* Work order
Only the lines below starting at the one containing "You are a GUI" and ending at the one containing "Task: Click on" belong in the answer, each copied exactly.

* Records provided
++++
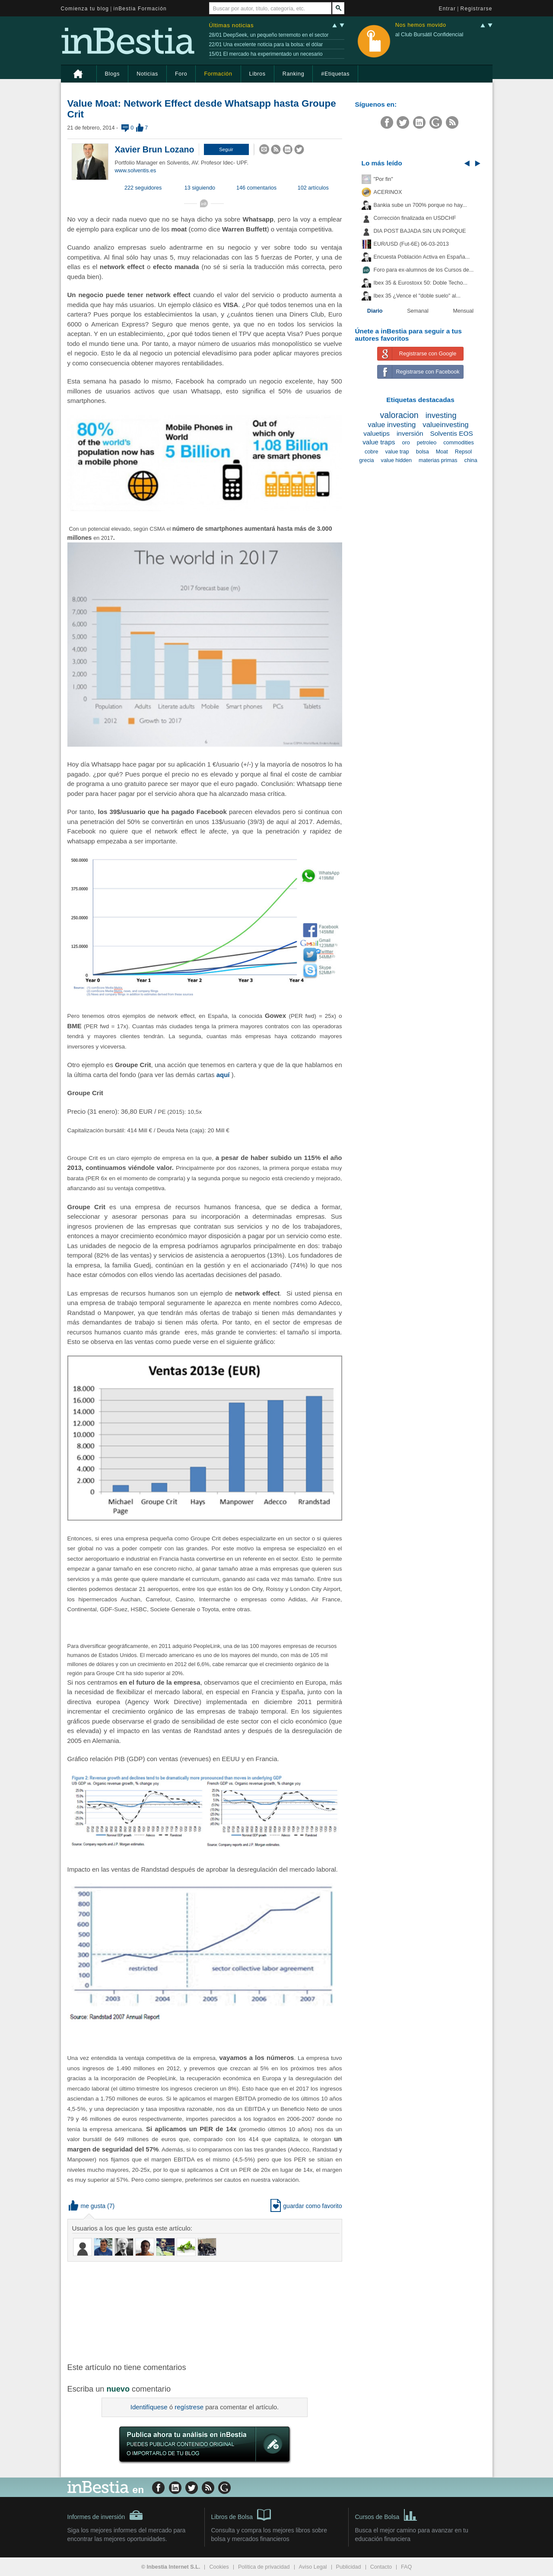 The width and height of the screenshot is (553, 2576). What do you see at coordinates (205, 2311) in the screenshot?
I see `[Advertisement]` at bounding box center [205, 2311].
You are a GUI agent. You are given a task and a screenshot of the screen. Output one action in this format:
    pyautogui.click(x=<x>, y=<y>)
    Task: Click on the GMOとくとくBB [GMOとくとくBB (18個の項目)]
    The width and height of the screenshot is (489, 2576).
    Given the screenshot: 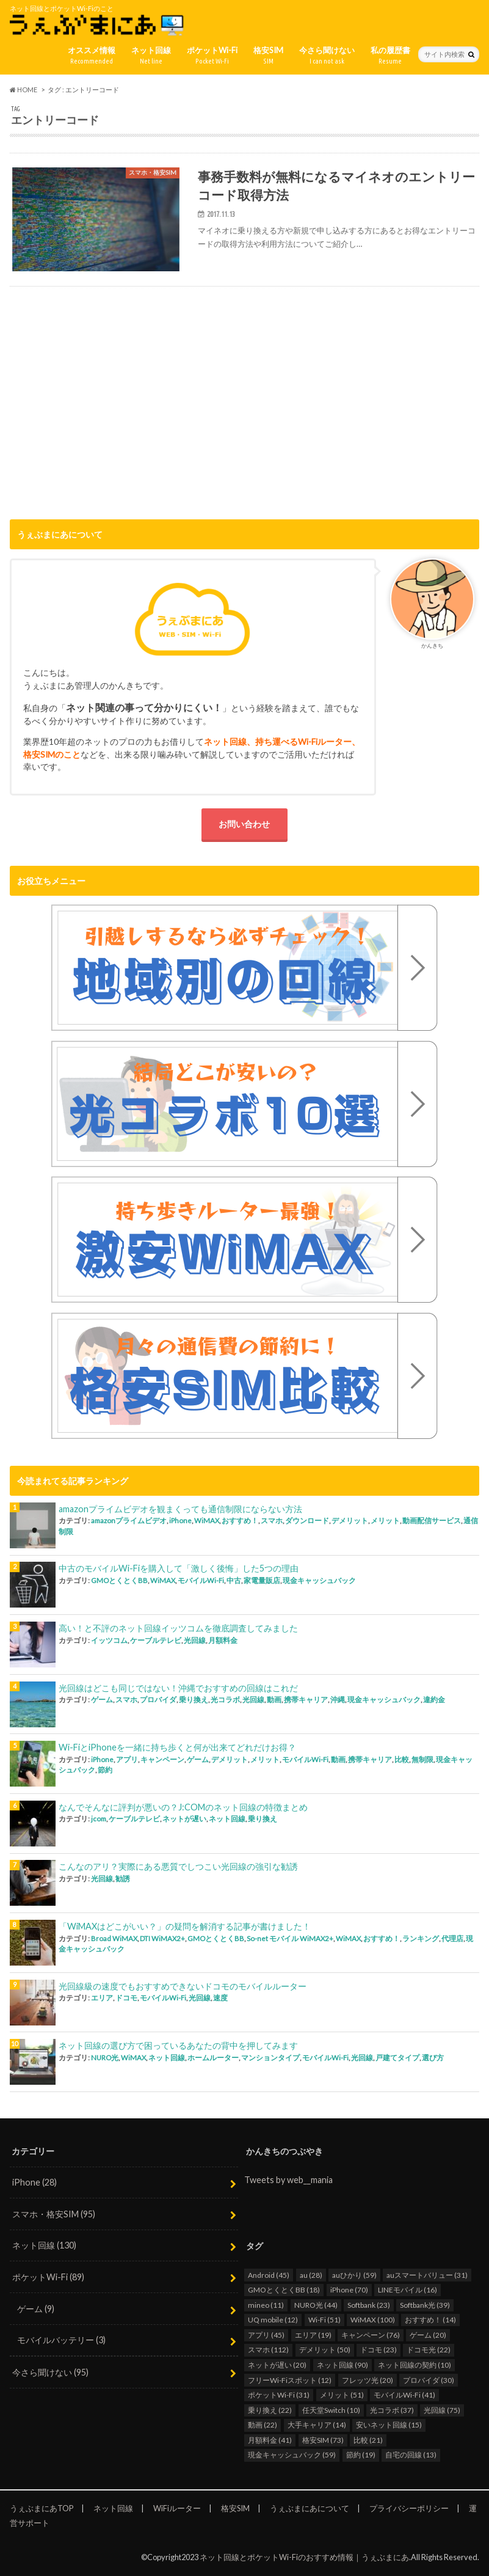 What is the action you would take?
    pyautogui.click(x=284, y=2289)
    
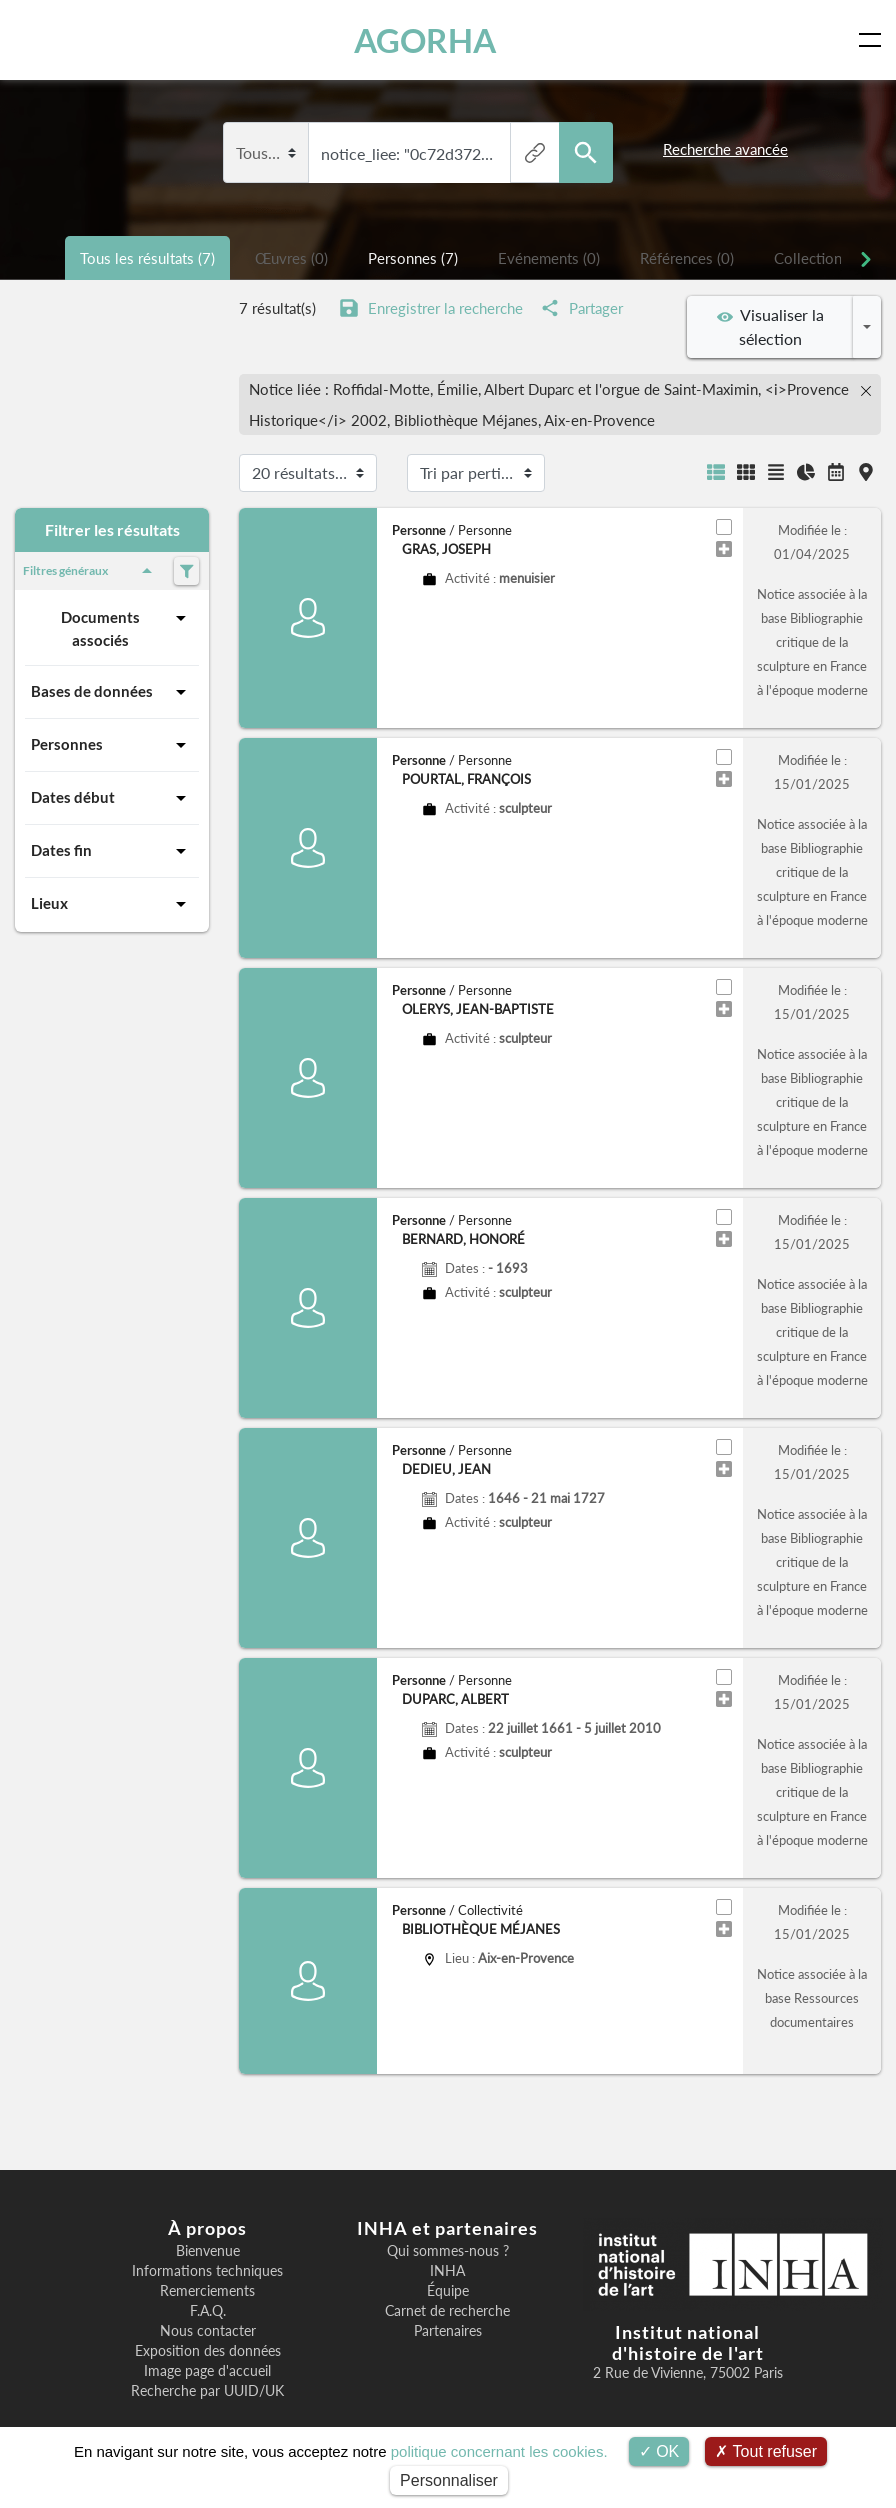 This screenshot has width=896, height=2508. What do you see at coordinates (448, 2331) in the screenshot?
I see `Partenaires` at bounding box center [448, 2331].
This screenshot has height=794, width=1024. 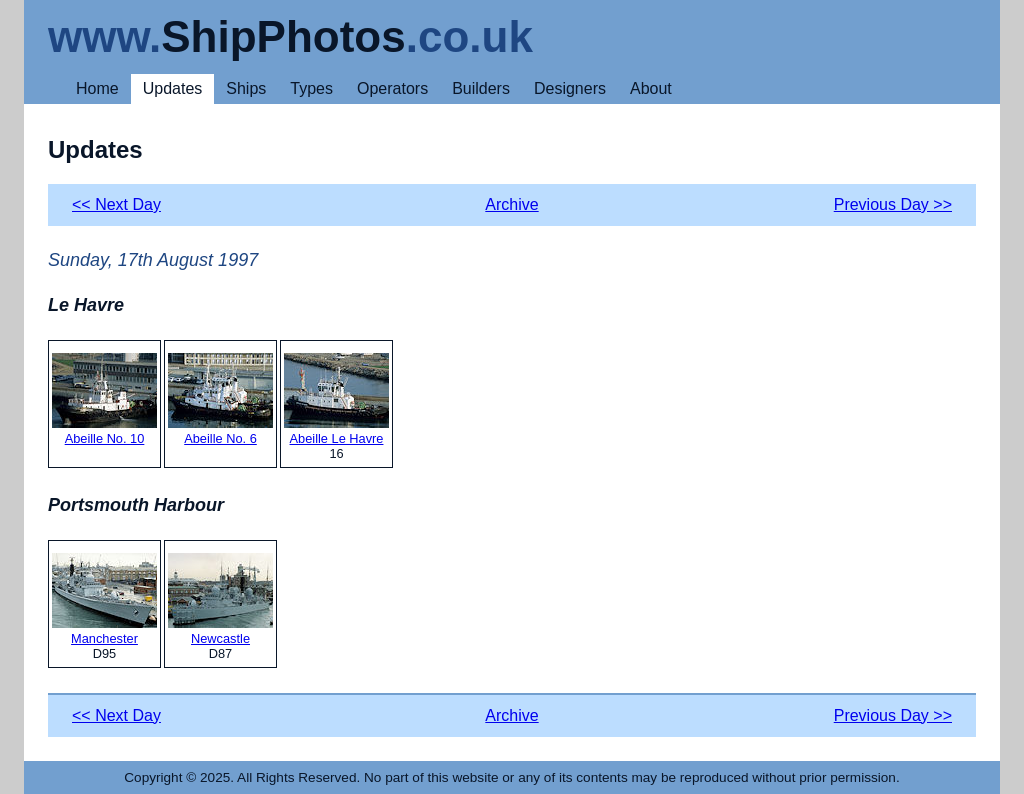 I want to click on Abeille No. 10, so click(x=104, y=399).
++++
* Answer for this exercise
You are a GUI agent. You are given a task and a screenshot of the screen. Output one action in this format:
    pyautogui.click(x=<x>, y=<y>)
    Task: Click on the GMOとくとくBB [GMOとくとくBB (18個の項目)]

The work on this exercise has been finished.